# Records provided
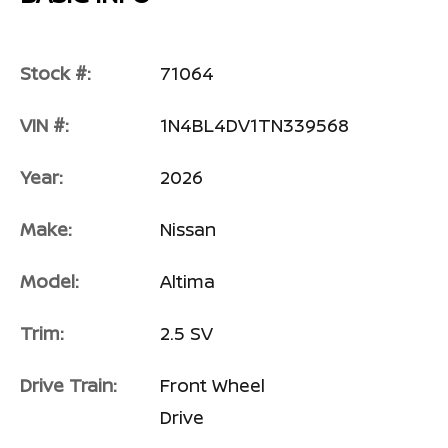
Stock #:
71064
VIN #:
1N4BL4DV1TN339568
Year:
2026
Make:
Nissan
Model:
Altima
Trim:
2.5 SV
Drive Train:
Front Wheel
Drive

# Exercise brief
Without including the pictures, reproduce all entries exactly.

# Result of this task
Stock #:
71064
VIN #:
1N4BL4DV1TN339568
Year:
2026
Make:
Nissan
Model:
Altima
Trim:
2.5 SV
Drive Train:
Front Wheel
Drive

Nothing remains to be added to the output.